In exchange for that sort of longevity you expect a few trade-offs, but when you pick up the UL30A it doesn't feel like a compromise.
Its 13.3in frame is as sturdy and stylish as anything on the market (though the glossy plastic is apt to collect fingerprints), and the solid, positive action of the keyboard carries a whiff of business class.
The 13.3in screen is bright and sharp too, and although its colours lack the vibrancy of the HP Pavilion dm3's screen, there's a satisfying depth to the picture.
Predictably, the speakers are merely adequate, but at least they're loud and aren't plagued by the tinniness that afflicts several rivals.
More good news awaits inside. Eschewing the Celeron and Pentium CPUs that dominate this sector, Asus has equipped the UL30A with a Core 2 Duo SU7300, partnered with 4GB of DDR3 RAM. That's a powerful combination, yielding a benchmark score of 0.70 - one of this month's highest.
Even the extras are a cut above the mainstream: the two-year warranty is twice as generous as you'll find anywhere else, and as a bonus it's valid internationally.
Asus throws in its Linux-based ExpressGate mini-OS, so you can switch on, and get online in seconds. With this kind of battery performance, however, we doubt many users will ever fully power the UL30A down.

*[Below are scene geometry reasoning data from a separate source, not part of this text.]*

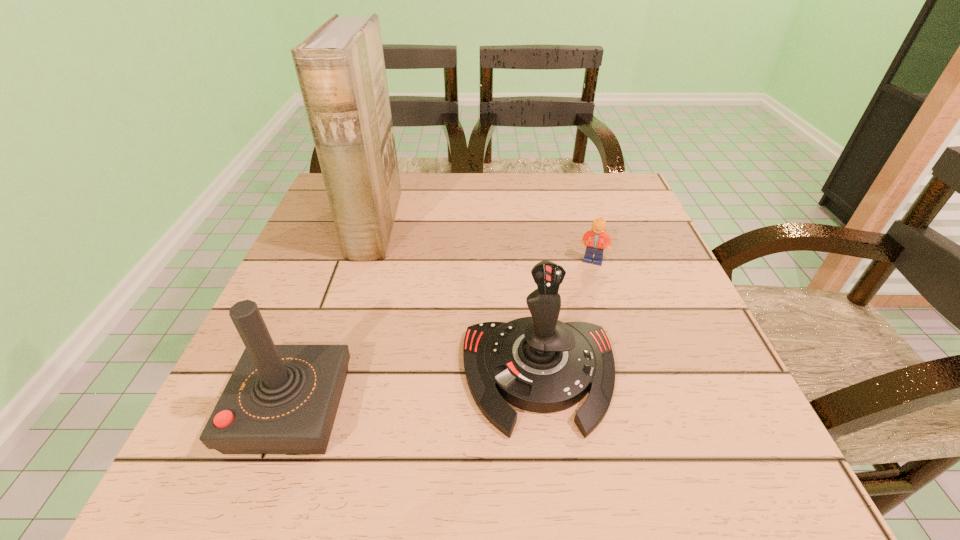 Locate an element on the screen. vacant area that lies between the shortest object and the left joystick is located at coordinates (442, 335).

This screenshot has height=540, width=960. I want to click on vacant space that is in between the Lego and the phonebook, so click(x=484, y=244).

I want to click on empty space between the right joystick and the shortest object, so click(x=566, y=318).

The height and width of the screenshot is (540, 960). In order to click on unoccupied position between the right joystick and the phonebook in this screenshot , I will do `click(457, 301)`.

The image size is (960, 540). What are the coordinates of `unoccupied area between the Lego and the phonebook` in the screenshot? It's located at (484, 244).

Locate an element on the screen. Image resolution: width=960 pixels, height=540 pixels. vacant point located between the shortest object and the tallest object is located at coordinates (484, 244).

At what (x,y) coordinates should I click in order to perform the action: click on vacant space that is in between the left joystick and the right joystick. Please return your answer as a coordinate pair (x, y). Image resolution: width=960 pixels, height=540 pixels. Looking at the image, I should click on (415, 392).

Image resolution: width=960 pixels, height=540 pixels. I want to click on free space that is in between the right joystick and the phonebook, so click(457, 301).

At what (x,y) coordinates should I click in order to perform the action: click on vacant area that lies between the phonebook and the left joystick. Please return your answer as a coordinate pair (x, y). The height and width of the screenshot is (540, 960). Looking at the image, I should click on (333, 318).

Image resolution: width=960 pixels, height=540 pixels. Find the location of `object that can be found as the second closest to the tallest object`. object that can be found as the second closest to the tallest object is located at coordinates coord(280,399). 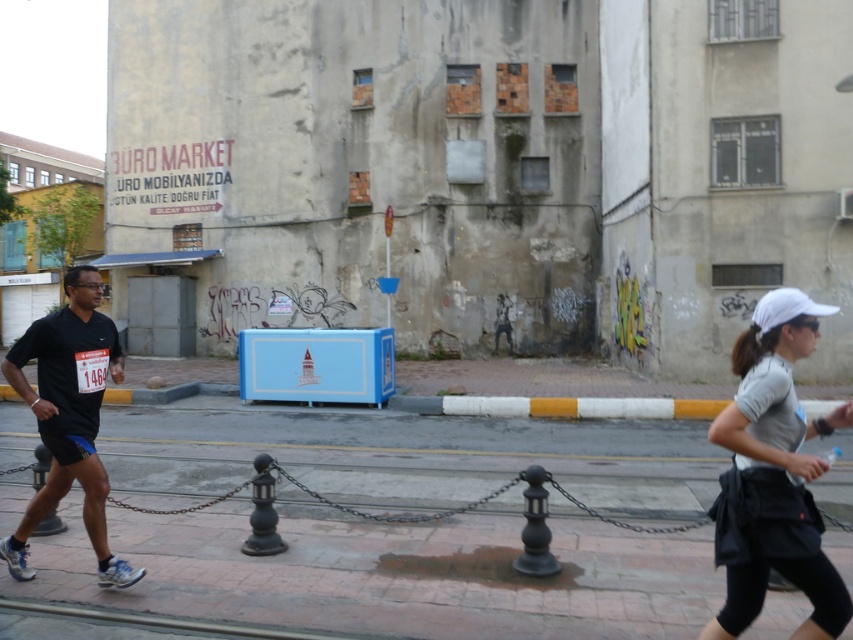 Question: Is brick pavement at lower center above black matte shirt at left?

Choices:
 (A) yes
 (B) no

Answer: (B)

Question: Among these objects, which one is nearest to the camera?

Choices:
 (A) white matte running outfit at right
 (B) brick pavement at lower center
 (C) black matte shirt at left

Answer: (A)

Question: Which of the following is the closest to the observer?

Choices:
 (A) (109, 541)
 (B) (757, 538)

Answer: (B)

Question: Which point is closer to the camera taking this photo?

Choices:
 (A) (843, 468)
 (B) (785, 561)

Answer: (B)

Question: Does brick pavement at lower center have a smaller size compared to white matte running outfit at right?

Choices:
 (A) yes
 (B) no

Answer: (B)

Question: Is white matte running outfit at right above black matte shirt at left?

Choices:
 (A) yes
 (B) no

Answer: (A) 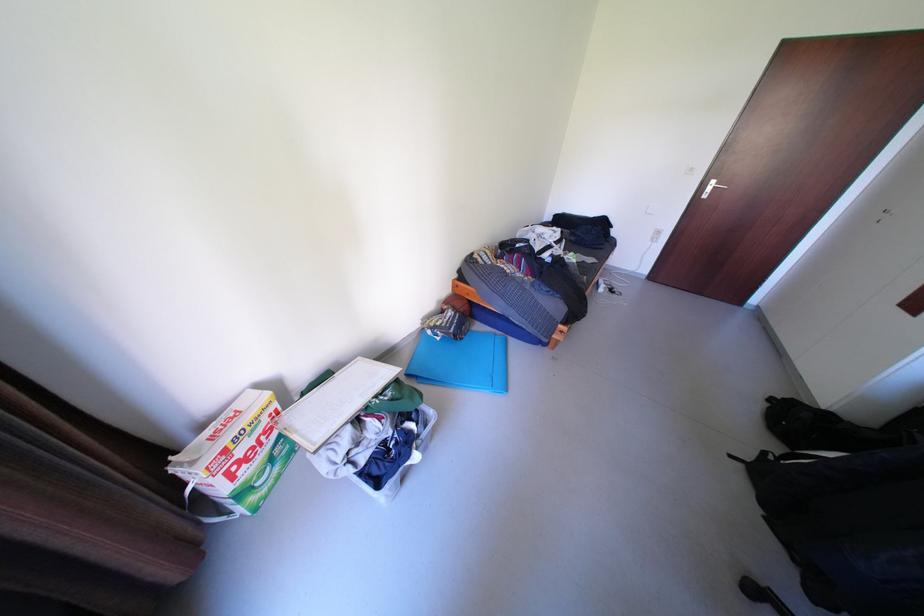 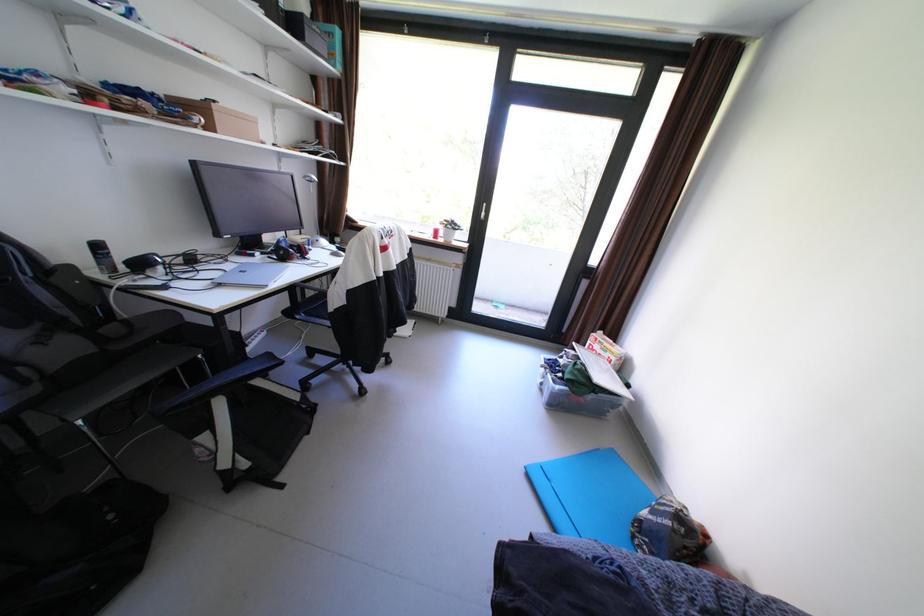 Locate, in the second image, the point that corresponds to point (372, 459) in the first image.

(572, 361)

A few boxes remain unticked. It lacks Gigabit, topping out at 100Mbits/sec, and there's no Bluetooth. Nor are FireWire or ExpressCard represented; if you need specialist connectors, you're better off with the Sony VAIO VPCY11. Thankfully, everything else - 802.11n, card reader, 320GB hard disc - is present and correct.
It all adds up to a well-rounded package. It's not cheap, but for such an accomplished laptop it's impossible to call the UL30A over-priced. Unless you're on a particularly tight budget it certainly deserves a look.